Par : Vallée-Girard , Maxime

14 mai 2024

En collaboration avec Laurie Marcoux, stagiaire COOP chez Dunton Rainville.

Le paysage juridique en matière de protection des renseignements personnels a récemment fait l’objet d’une réforme majeure avec l’adoption du Projet de loi no 64 (L.Q. 2021, c. 25). Cette loi, intitulée Loi modernisant des dispositions législatives en matière de protection des renseignements personnels, apporte notamment des changements significatifs aux obligations des municipalités relatives à la communication et à l’hébergement de renseignements personnels à l’extérieur du Québec.

En effet, le 22 septembre 2023, des changements majeurs sont entrés en vigueur concernant les articles 65 et 70.1 de la Loi sur l’accès aux documents des organismes publics et sur la protection des renseignements personnels (RLRQ, c. A-2.1) (la « LAI »).

Ces changements ont des impacts non négligeables sur les obligations de toute municipalité qui souhaiterait, par exemple, conclure un contrat pour la fourniture de solutions informatiques impliquant l’hébergement de données à l’extérieur du Québec.

Nouvelles obligations

Ainsi, comme le prévoit la nouvelle mouture de l’article 70.1 de la LAI, il n’est dorénavant plus exigé des municipalités qu’elles s’assurent que les renseignements personnels à communiquer ou héberger à l’extérieur de la province bénéficieront d’une protection équivalente à celle prévue à la LAI.

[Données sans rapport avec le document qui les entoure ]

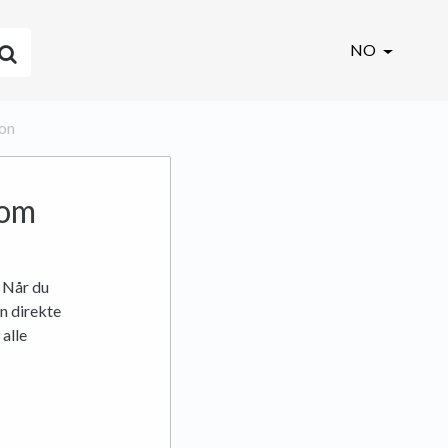
NO
jon
 om
. Når du
n direkte
 alle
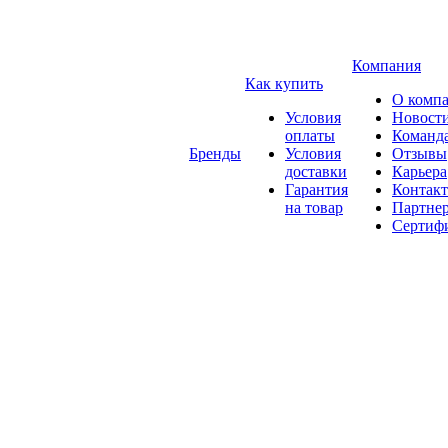
Компания
Как купить
О комп
Условия
Новост
оплаты
Команд
Бренды
Условия
Отзывы
доставки
Карьера
Гарантия
Контак
на товар
Партне
Сертиф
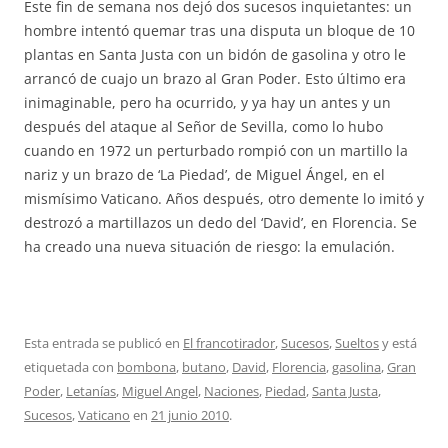
Este fin de semana nos dejó dos sucesos inquietantes: un
hombre intentó quemar tras una disputa un bloque de 10
plantas en Santa Justa con un bidón de gasolina y otro le
arrancó de cuajo un brazo al Gran Poder. Esto último era
inimaginable, pero ha ocurrido, y ya hay un antes y un
después del ataque al Señor de Sevilla, como lo hubo
cuando en 1972 un perturbado rompió con un martillo la
nariz y un brazo de ‘La Piedad’, de Miguel Ángel, en el
mismísimo Vaticano. Años después, otro demente lo imitó y
destrozó a martillazos un dedo del ‘David’, en Florencia. Se
ha creado una nueva situación de riesgo: la emulación.
Esta entrada se publicó en
El francotirador
,
Sucesos
,
Sueltos
y está
etiquetada con
bombona
,
butano
,
David
,
Florencia
,
gasolina
,
Gran
Poder
,
Letanías
,
Miguel Angel
,
Naciones
,
Piedad
,
Santa Justa
,
Sucesos
,
Vaticano
en
21 junio 2010
.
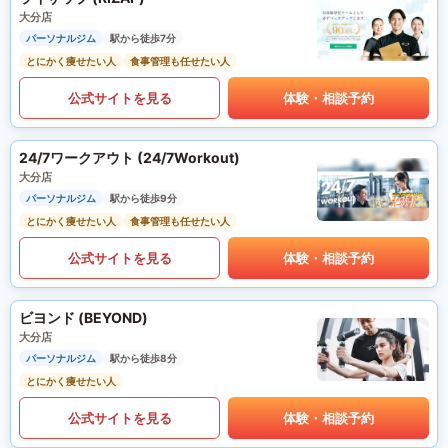
大分店
パーソナルジム
駅から徒歩7分
とにかく痩せたい人
食事管理も任せたい人
公式サイトを見る
体験・相談予約
24/7ワークアウト (24/7Workout)
大分店
パーソナルジム
駅から徒歩9分
とにかく痩せたい人
食事管理も任せたい人
公式サイトを見る
体験・相談予約
ビヨンド (BEYOND)
大分店
パーソナルジム
駅から徒歩8分
とにかく痩せたい人
公式サイトを見る
体験・相談予約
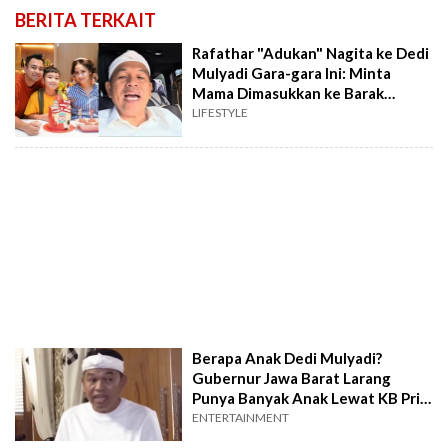
BERITA TERKAIT
Rafathar "Adukan" Nagita ke Dedi
Mulyadi Gara-gara Ini: Minta
Mama Dimasukkan ke Barak
Militer!
LIFESTYLE
Berapa Anak Dedi Mulyadi?
Gubernur Jawa Barat Larang
Punya Banyak Anak Lewat KB Pria
Vasektomi
ENTERTAINMENT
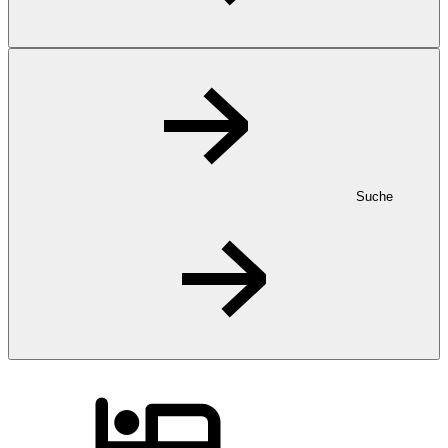
Suche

Au lieu de cela, les municipalités doivent réaliser une « évaluation des facteurs relatifs à la vie privée » avant de procéder à la communication de renseignements à l’extérieur du Québec ou de confier à des tiers la responsabilité de recueillir, d’utiliser, de communiquer ou de conserver de tels renseignements en leur nom hors du Québec. Cette évaluation doit prendre en compte plusieurs éléments, comme la sensibilité des renseignements, la finalité de leur utilisation, les mesures de protection dont ils bénéficieront, ainsi que le régime juridique applicable dans l’État destinataire.

Notons qu’initialement, la réforme de la LAI prévoyait l’obligation, pour le gouvernement, de fournir une liste des États offrant une protection équivalente à celle prévue au Québec. Cependant, cette obligation n’a pas été retenue dans la version finale du Projet de loi n64, forçant les municipalités à évaluer la protection offerte par l’État destinataire.

La communication, ou l’hébergement de renseignements personnels, pourra être effectuée si l’évaluation démontre que les renseignements bénéficieront d’une protection adéquate, conforme aux principes de protection des renseignements personnels généralement reconnus. De plus, la communication ou l’hébergement devra faire l’objet d’une entente écrite, tenant compte des résultats de l’évaluation et des modalités convenues pour atténuer les risques identifiés, le cas échéant.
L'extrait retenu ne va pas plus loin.